**WHAT YOU ARE ASKED TO DO**
Starting at the first line of the entries, extract each line up to and including the one that contains "fanbase. Deres tilstedeværelse", but leave out the pictures.

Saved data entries

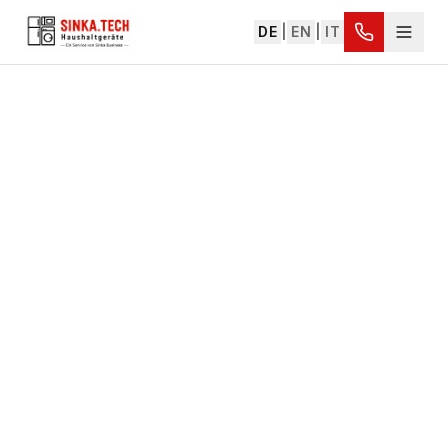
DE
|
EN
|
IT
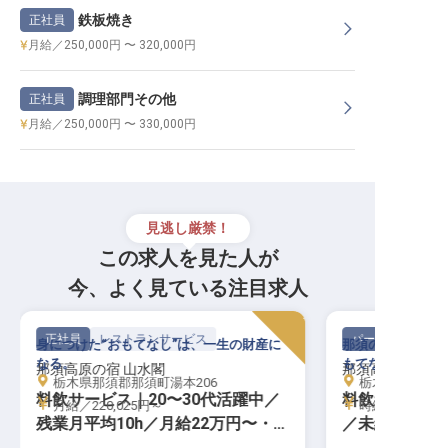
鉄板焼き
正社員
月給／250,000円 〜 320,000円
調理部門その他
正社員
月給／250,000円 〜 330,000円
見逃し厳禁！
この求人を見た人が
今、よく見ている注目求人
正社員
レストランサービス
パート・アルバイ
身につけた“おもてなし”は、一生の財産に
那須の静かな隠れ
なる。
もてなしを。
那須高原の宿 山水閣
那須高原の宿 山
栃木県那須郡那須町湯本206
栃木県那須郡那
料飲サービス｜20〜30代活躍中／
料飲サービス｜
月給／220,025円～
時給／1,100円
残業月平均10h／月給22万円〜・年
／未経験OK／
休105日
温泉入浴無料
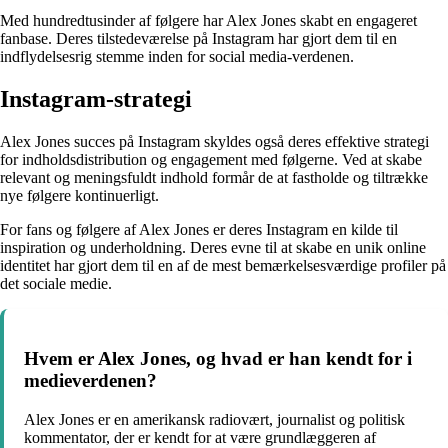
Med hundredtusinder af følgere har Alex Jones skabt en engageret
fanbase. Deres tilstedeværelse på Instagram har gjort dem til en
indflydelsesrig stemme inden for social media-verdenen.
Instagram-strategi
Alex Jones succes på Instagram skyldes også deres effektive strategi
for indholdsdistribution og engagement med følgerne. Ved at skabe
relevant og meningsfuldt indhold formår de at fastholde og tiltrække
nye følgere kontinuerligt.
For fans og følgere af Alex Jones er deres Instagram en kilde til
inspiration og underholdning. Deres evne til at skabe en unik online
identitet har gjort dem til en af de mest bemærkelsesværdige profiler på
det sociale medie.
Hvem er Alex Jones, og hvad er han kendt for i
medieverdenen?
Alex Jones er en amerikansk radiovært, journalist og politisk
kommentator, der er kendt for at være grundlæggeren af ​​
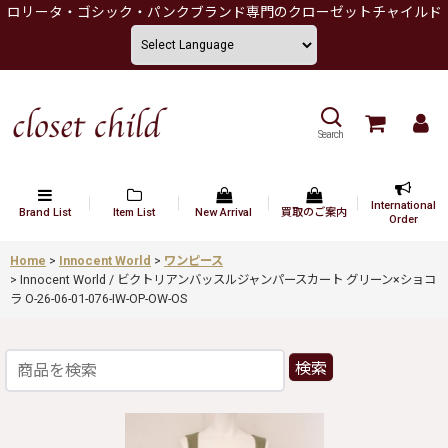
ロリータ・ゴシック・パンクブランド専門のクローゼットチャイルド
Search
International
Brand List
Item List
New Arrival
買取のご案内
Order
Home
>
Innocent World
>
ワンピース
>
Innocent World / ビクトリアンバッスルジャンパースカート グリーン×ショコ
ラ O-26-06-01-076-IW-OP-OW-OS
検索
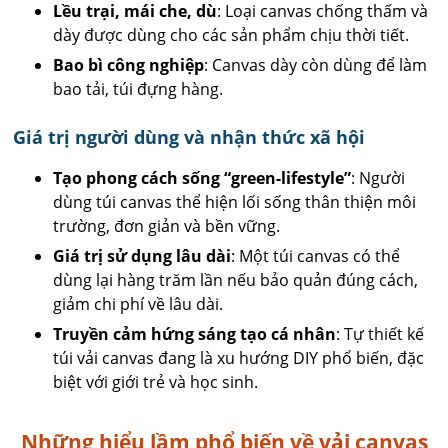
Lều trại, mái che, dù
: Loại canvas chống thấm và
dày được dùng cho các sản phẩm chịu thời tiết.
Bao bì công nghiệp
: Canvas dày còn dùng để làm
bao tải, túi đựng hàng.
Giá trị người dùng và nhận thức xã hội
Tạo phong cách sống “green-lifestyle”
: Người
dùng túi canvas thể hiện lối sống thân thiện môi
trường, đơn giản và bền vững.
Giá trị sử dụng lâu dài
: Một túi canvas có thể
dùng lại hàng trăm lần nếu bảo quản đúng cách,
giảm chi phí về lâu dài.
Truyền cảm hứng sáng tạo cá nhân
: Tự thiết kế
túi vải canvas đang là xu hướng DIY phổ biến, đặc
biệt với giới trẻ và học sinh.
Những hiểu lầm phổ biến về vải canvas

**REPLY**
DE
|
EN
|
IT
鉄板焼き
正社員
月給／250,000円 〜 320,000円
調理部門その他
正社員
月給／250,000円 〜 330,000円
見逃し厳禁！
この求人を見た人が
今、よく見ている注目求人
正社員
レストランサービス
パート・アルバイ
身につけた“おもてなし”は、一生の財産に
那須の静かな隠れ
なる。
もてなしを。
那須高原の宿 山水閣
那須高原の宿 山
栃木県那須郡那須町湯本206
栃木県那須郡那
料飲サービス｜20〜30代活躍中／
料飲サービス｜
月給／220,025円～
時給／1,100円
残業月平均10h／月給22万円〜・年
／未経験OK／
休105日
温泉入浴無料
Med hundredtusinder af følgere har Alex Jones skabt en engageret
fanbase. Deres tilstedeværelse på Instagram har gjort dem til en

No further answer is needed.